Las Vegas Sands Remains Preferred Idea for Macau Recovery

Posted on: December 6, 2020, 03:53h. 

Last updated on: December 6, 2020, 10:26h.

Macau visitation trends are perking up and data confirms gross gaming revenue (GGR) is improving following a lengthy, coronavirus-induced slide for much of this year. That’s prompting some analysts to reiterate bullish views on Las Vegas Sands (NYSE:LVS).

Las Vega Sands
The Parisian Macau. An analyst is bullish on operator Las Vegas Sands. (Image: CNBC)

Shares of the largest Macau operator jumped 6.22 percent last week, a period including the special administrative region’s (SAR) November GGR report. Gaming revenue in the Chinese territory slumped 70.5 percent to $844 million USD in the eleventh month of the year.
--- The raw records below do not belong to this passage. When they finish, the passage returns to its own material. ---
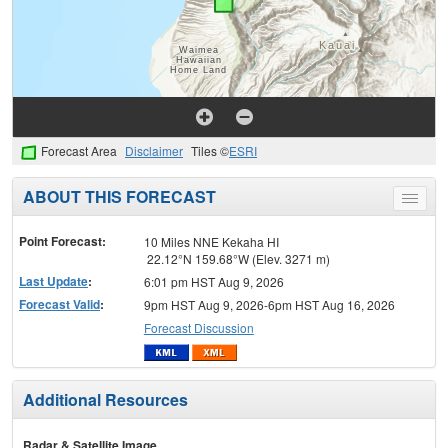
Forecast Area
Disclaimer
Tiles ©
ESRI
ABOUT THIS FORECAST
Toggle
menu
Point Forecast:
10 Miles NNE Kekaha HI
22.12°N 159.68°W (Elev. 3271 m)
Last Update
:
6:01 pm HST Aug 9, 2026
Forecast Valid
:
9pm HST Aug 9, 2026-6pm HST Aug 16, 2026
Forecast Discussion
Additional Resources
Radar & Satellite Image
But that was two percentage points better than the October reading and a sharp improvement over the previous months that included a stretch of declines of at least 90 percent.

With mass market players driving Macau’s near-term recovery, LVS can capitalize on the rebound in the world’s largest casino center.

Given our expectation for continued outsized growth within Macau’s mass market gaming segment once this virus noise dies down, we continue to favor exposure to Macau’s most dominant mass market player, Las Vegas Sands,” said Stifel analyst Steven Wieczynski in a recent note to clients.

The analyst has a “buy” rating on LVS, which is lower by almost 13 percent year-to-date. But the stock is showing considerable momentum in recent weeks, soaring 20.44 percent over the past month.

Catalysts Abound for LVS Upside

Macau is the largest market for Sands and the company operates five integrated resorts there, intimately levering it to the SAR’s recovery trends.

LVS could offer investors more upside as Macau bounces back. In a broader sense, easing tensions between the US and China, which could be ushered in with the Biden Administration, and encouraging developments on the coronavirus vaccine front are positives for Macau operators. Specific to Sands, it’s opening its long-awaited Londoner Macau in February.

“Although we expect lingering Chinese macroeconomic uncertainty and virus fears to elevate trading volatility in the near term, we see nothing out there at this point capable of tempering our long-term enthusiasm on the name,” said Wieczynski.

The analyst advises investors to use weakness in LVS stock, which is heralded as a top 2021 rebound idea, to accumulate shares for the long-term.

Unmatched Positioning

Analysts frequently cite Sands’ balance sheet — $2.38 billion USD in cash at the end of Sept. 30 — as one reason to embrace the stock. That stockpile will grow if the company proceeds with selling the Venetian, Palazzo, and Sands Convention Center in Las Vegas, a transaction that could fetch up to $6 billion.

“The company’s impeccable balance sheet not only adds a level of safety and security to the story, it also favorably positions the company to successfully pursue any global integrated resort development opportunities of size that come along in the future, in our view,” adds Wieczynski.

The Stifel analyst adds there’s only limited near-term risks to LVS returning capital to shareholders, which include buybacks or perhaps restoring its previously suspended dividend.